= Federal Debt Collection Procedures Act of 1990 =

The Federal Debt Collection Procedures Act of 1990 (FDCPA), Title XXXVI of the Crime Control Act of 1990, Pub. L. No. 101-647, 104 Stat. 4789, 4933 (Nov. 29, 1990), is a United States federal law passed in 1990, affecting collection of money owed to the United States government. The FDCPA preempts state remedy laws in most circumstances.

==Subchapters==
The Act is codified in Chapter 176 of Title 28 of the United States Code, in four subchapters:

- SUBCHAPTER A—DEFINITIONS AND GENERAL PROVISIONS (§§ 3001–3015)
- SUBCHAPTER B—PREJUDGMENT REMEDIES (§§ 3101–3105)
- SUBCHAPTER C—POSTJUDGMENT REMEDIES (§§ 3201–3206)
- SUBCHAPTER D—FRAUDULENT TRANSFERS INVOLVING DEBTS (§§ 3301–3308)

==Information==
A provision of the Act states that a person or organization indebted to the United States, against whom a judgment lien has been filed, is ineligible to receive a government grant, including disaster loans.

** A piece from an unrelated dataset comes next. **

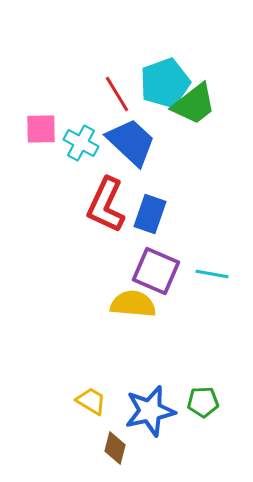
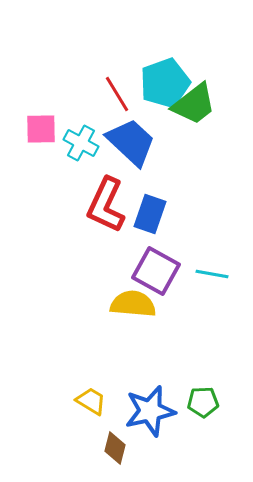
purple square: rotated 6 degrees clockwise
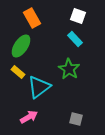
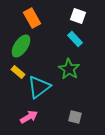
gray square: moved 1 px left, 2 px up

Noncompliance, depending on severity and frequency, may be punished by fine or even incarceration. FDCPA also allows the federal government to reclaim money that was fraudulently transferred.

The Federal Debt Collection Procedures Act of 1990 consists of sections 3601 through 3631 of the Crime Control Act of 1990.